A bit about the history of photoacoustic wiretapping
This type of wiretapping is rooted in
centuries backresearch by the engineer of the closed Tupolev design bureau and the pioneer of electronic music, Lev Theremin. Which back in the mid-forties of the last century developed the “Buran” system, which with the help of reflected infrared rays was able to listen to the vibration of window panes. The same principle subsequently formed the basis of laser microphones. However, the method was not perfect. The presence of sound-absorbing barriers in front of the sound source prevented sufficient glass shaking in order to carry out any useful information reading.
laser microphone of the late 80s
The advent of high-resolution video cameras with a frame refresh rate has opened up new possibilities for wiretapping. Sound waves, colliding with the surface of objects, cause vibrations imperceptible to the eye.
A camera with a high resolution and a frame refresh rate of 60 fps can be used to recognize them. Three years ago, a group of researchers from Massachusetts Technological were able to convert a video shot at a frequency of 2200 fps into the sound of a melody that was playing indoors at the time of shooting. It was further discovered that with less efficiency the method can be applied even with a refresh rate of 60 fps.
This method also had limitations. Firstly, the cost of cameras with high and ultra-high refresh rates. Secondly, there are problems with the processing speed of an image taken at such a frame rate; voluminous video files require long processing, the duration of which directly depends on the hardware capacities. This limits the use of the realtime method.

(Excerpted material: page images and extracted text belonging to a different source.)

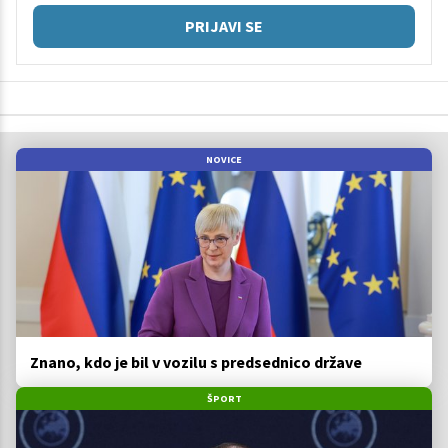
PRIJAVI SE
NOVICE
Znano, kdo je bil v vozilu s predsednico države
ŠPORT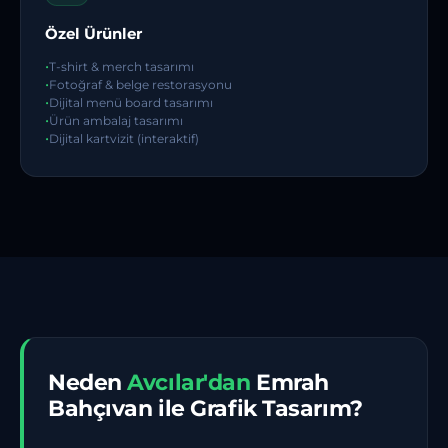
Özel Ürünler
T-shirt & merch tasarımı
Fotoğraf & belge restorasyonu
Dijital menü board tasarımı
Ürün ambalaj tasarımı
Dijital kartvizit (interaktif)
Neden
Avcılar'dan
Emrah
Bahçıvan ile Grafik Tasarım?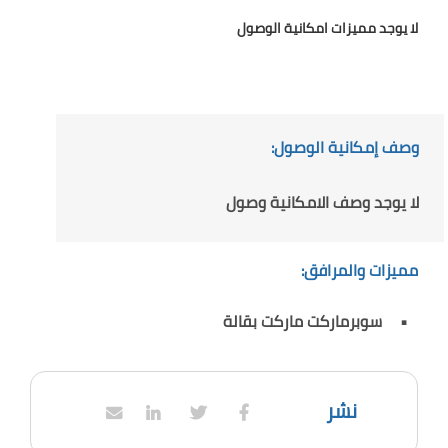
لا يوجد مميزات امكانية الوصول
وصف إمكانية الوصول:
لا يوجد وصف الامكانية وصول
مميزات والمرافق:
سوبرماركت ماركت بقالة
نشر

Cameras with the existing resolution practically do not allow using the camera at a considerable distance, limiting it to 5-6 meters to the object.
The essence of the new method
Israeli scientists decided to improve the method of the Americans, focused the shot on a specific object with a telescope and replaced an expensive camera with an inexpensive photodiode. Air jitter during a conversation causes microvibration of the bulb, which in turn causes not noticeable, but significant for sensitive equipment, changes in illumination. Light is captured by a telescope and converted by a photodiode into an electrical signal. Using a software analog-to-digital converter, the signal is recorded in the form of a spectrogram, which is processed by an algorithm written by researchers and then converted into sound.
The researchers tested the efficiency of the method by laboratory experience, in which they attached a gyroscope to a light bulb and reproduced sounds with a frequency of 100 to 400 Hz in one centimeter from the object. The fluctuations of the bulb were small and ranged from 0.005 to 0.06 degrees (the deviation averaged from 300 to 950 microns), but the main thing was that they differed significantly depending on the frequency and sound pressure level, and accordingly, there is a dependence of fluctuations from the characteristics of propagating sound waves.
The oscillations in the vertical and horizontal planes were very small (300–950 microns), but they varied depending on the frequency and volume of the delivered sound, which means that the bulb, albeit barely noticeable, still vibrates from the sound waves propagating nearby, and fluctuations depend on their characteristics.
Measurement and experiment
Measurements of the data from the photodiode showed approximate changes in current during oscillations of the bulb at different distances between it and the telescope. It was found out that when using the 24-bit conversion, the oscillations of the light bulb by 300 microns in the plane cause a voltage change of 54 microvolts, which is enough to transmit the test spectrum (100 – 400 Hz) at a considerable (several tens of meters) distance using the optics of the used telescope. Also, the absence of sound is reflected in the spectrogram of the optical signal from the bulb in the form of a peak of 100 Hz (due to its flicker frequency). This feature was also introduced into the algorithm.
The algorithm itself acts sequentially. At the first stage, it works as a filter of informationally insignificant frequencies, such as the flicker frequency, and then selects the spectrum corresponding to speech. After that, it eliminates the frequency signs of extraneous noise, like standard denoisers in voice recorders and studio recorders. The spectrogram processed in this way is converted into sound by a third-party program.
Created by Lamphone scientists in the current version, it allows real-time restoration of speech and music from a room located 25 meters from the observation site. This was objectively proved by the following experiment, an installation equipped with an amateur telescope with a 20-cm lens was installed on the bridge, 25 meters from the window into the room where the lamp was located. Not far from the lamp, The Beatles “Let It Be” and Coldplay “Clocks” were played, as well as a recording of D. Trump’s speech with the phrase “We will make America great again”.
As a result, sound recordings recovered from spectrograms turned out to be quite distinguishable, tunes were easily guessed by Shazam service, and words were recognized by Google’s open API for text recognition.
The device is working. None of this had been reported before. This will simplify the work of the special services in some way, and all who have something to fear should take new precautions. It is not yet clear whether the system can work with anything other than a moving light source. Israeli researchers plan to continue their research.